The DHS Program User Forum
Discussions regarding The DHS Program data and results
Home » Data » Weighting data » De-normalizing weights and svyset command in Stata
Re: De-normalizing weights and svyset command in Stata [message #3595 is a reply to message #3570] Wed, 14 January 2015 15:53 Go to previous messageGo to previous message
Reduced-For(u)m
Messages: 292
Registered: March 2013
Senior Member
Not sure I can help on all of these, but I have a few suggestions:

1/2 - I don't know much about the HIV weights or whether they represent individuals or households, but in general I use the following type of procedure. For each survey (country-by-survey-round), I calculate the total sum of weights (Wc) and then take the individual weight (Wi) and divide it by the total weight (Wi/Wc). Now the sum of weights for that country/round equals 1, while preserving the relative probability across people. Then, if I want my weights to be population-level representative, I multiply those weights by the country's population (or, in the case of a sub-population (say, Men age 25-49 or something) by that sub-population). That information comes from somewhere else (UN, World Bank, etc). Now you have weights that, within-country, distribute the population weight by probability of sampling, and across country factor in population differences. If the weights are representative of households and not individuals, the relevant population would be households in the country.

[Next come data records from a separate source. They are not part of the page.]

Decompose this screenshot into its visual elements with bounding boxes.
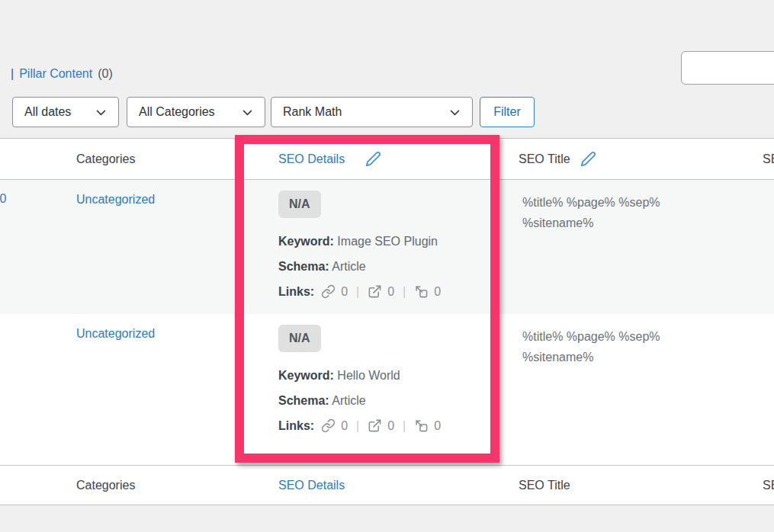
- external-links-count: 0: [387, 413, 394, 438]
- post-title-cell: .0: [0, 180, 69, 206]
- seo-details-cell: N/A Keyword: Image SEO Plugin Schema: Ar…: [263, 180, 507, 304]
- post-title-link-fragment[interactable]: .0: [0, 192, 6, 206]
- table-footer-row: Categories SEO Details SEO Title SE: [0, 465, 774, 505]
- dates-dropdown[interactable]: All dates: [12, 97, 119, 127]
- header-title-column: [0, 153, 69, 165]
- categories-cell: Uncategorized: [69, 180, 263, 207]
- seo-title-value: %title% %page% %sep% %sitename%: [522, 326, 728, 367]
- header-categories: Categories: [69, 152, 263, 166]
- internal-links-count: 0: [341, 413, 348, 438]
- rank-math-filter-dropdown[interactable]: Rank Math: [271, 97, 473, 127]
- schema-label: Schema:: [278, 260, 329, 273]
- schema-line: Schema: Article: [278, 254, 507, 279]
- external-link-icon: [368, 418, 382, 433]
- seo-title-value: %title% %page% %sep% %sitename%: [522, 192, 728, 233]
- external-link-icon: [368, 284, 382, 299]
- post-title-cell: [0, 314, 69, 340]
- posts-table: Categories SEO Details SEO Title SE .0 U…: [0, 138, 774, 505]
- footer-title-column: [0, 479, 69, 492]
- chain-link-icon: [321, 284, 336, 299]
- seo-score-badge: N/A: [278, 191, 321, 218]
- links-label: Links:: [278, 413, 314, 438]
- footer-seo-details: SEO Details: [263, 479, 507, 492]
- incoming-link-icon: [414, 284, 429, 299]
- links-label: Links:: [278, 279, 314, 304]
- seo-details-cell: N/A Keyword: Hello World Schema: Article…: [263, 314, 507, 438]
- keyword-label: Keyword:: [278, 235, 334, 248]
- chevron-down-icon: [95, 106, 108, 119]
- table-header-row: Categories SEO Details SEO Title SE: [0, 139, 774, 180]
- schema-value: Article: [332, 394, 365, 407]
- incoming-link-icon: [414, 418, 429, 433]
- internal-links-count: 0: [341, 279, 348, 304]
- keyword-line: Keyword: Hello World: [278, 363, 507, 388]
- links-line: Links: 0 | 0 | 0: [278, 279, 507, 304]
- table-row: Uncategorized N/A Keyword: Hello World S…: [0, 314, 774, 465]
- header-seo-title: SEO Title: [507, 151, 751, 167]
- footer-seo-title: SEO Title: [507, 479, 751, 492]
- pillar-content-link[interactable]: Pillar Content: [19, 67, 92, 81]
- incoming-links-count: 0: [434, 413, 441, 438]
- seo-details-header-link[interactable]: SEO Details: [278, 152, 345, 166]
- keyword-value: Hello World: [337, 369, 400, 382]
- seo-details-footer-link[interactable]: SEO Details: [278, 479, 345, 492]
- footer-se-clipped: SE: [751, 479, 774, 492]
- external-links-count: 0: [387, 279, 394, 304]
- links-separator: |: [403, 413, 406, 438]
- edit-pencil-icon[interactable]: [365, 151, 381, 167]
- schema-line: Schema: Article: [278, 388, 507, 413]
- category-link[interactable]: Uncategorized: [76, 327, 155, 340]
- links-line: Links: 0 | 0 | 0: [278, 413, 507, 438]
- header-seo-details: SEO Details: [263, 151, 507, 167]
- filter-bar: All dates All Categories Rank Math Filte…: [12, 97, 535, 127]
- chevron-down-icon: [241, 106, 254, 119]
- footer-categories: Categories: [69, 479, 263, 492]
- edit-pencil-icon[interactable]: [580, 151, 596, 167]
- header-se-clipped: SE: [751, 152, 774, 166]
- links-separator: |: [356, 279, 359, 304]
- chain-link-icon: [321, 418, 336, 433]
- table-row: .0 Uncategorized N/A Keyword: Image SEO …: [0, 180, 774, 314]
- schema-label: Schema:: [278, 394, 329, 407]
- search-input[interactable]: [681, 51, 774, 85]
- category-link[interactable]: Uncategorized: [76, 193, 155, 206]
- filter-button[interactable]: Filter: [480, 97, 535, 127]
- seo-score-badge: N/A: [278, 325, 321, 352]
- categories-dropdown-value: All Categories: [139, 105, 215, 119]
- seo-title-header-label: SEO Title: [519, 152, 570, 166]
- rank-math-filter-value: Rank Math: [283, 105, 342, 119]
- categories-dropdown[interactable]: All Categories: [127, 97, 265, 127]
- schema-value: Article: [332, 260, 365, 273]
- incoming-links-count: 0: [434, 279, 441, 304]
- links-separator: |: [403, 279, 406, 304]
- links-separator: |: [356, 413, 359, 438]
- categories-cell: Uncategorized: [69, 314, 263, 341]
- dates-dropdown-value: All dates: [24, 105, 71, 119]
- keyword-line: Keyword: Image SEO Plugin: [278, 229, 507, 254]
- pillar-content-count: (0): [98, 67, 113, 81]
- views-separator: |: [11, 67, 14, 81]
- seo-title-cell: %title% %page% %sep% %sitename%: [507, 314, 751, 367]
- chevron-down-icon: [448, 106, 461, 119]
- views-list: | Pillar Content (0): [11, 67, 113, 81]
- keyword-value: Image SEO Plugin: [337, 235, 438, 248]
- keyword-label: Keyword:: [278, 369, 334, 382]
- seo-title-cell: %title% %page% %sep% %sitename%: [507, 180, 751, 233]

Note though: if you are using, say, West Africa as a region, Nigeria will basically swamp everything else. This may or may not be desirable, but you should look at your relative populations and decide whether or not you want one or two countries to dominate your estimates (you may want that, you may not).

3 - I know very little about the HIV testing, but if you are pooling people who were and were not tested, you'd get the wrong prevalence (because you don't know if the people in the other recodes are positive or not). Maybe I'm just worrying about nothing, but didn't immediately understand why you were pooling those to calculate HIV prevalence.

4/5 -you can do the svyset stuff mostly mechanically too. Binreg supports weights, so you can directly use those (pw=weight) and then it also supports clustering. You'd want something like:

binreg Y X [pw=weight], vce(cluster clustervar)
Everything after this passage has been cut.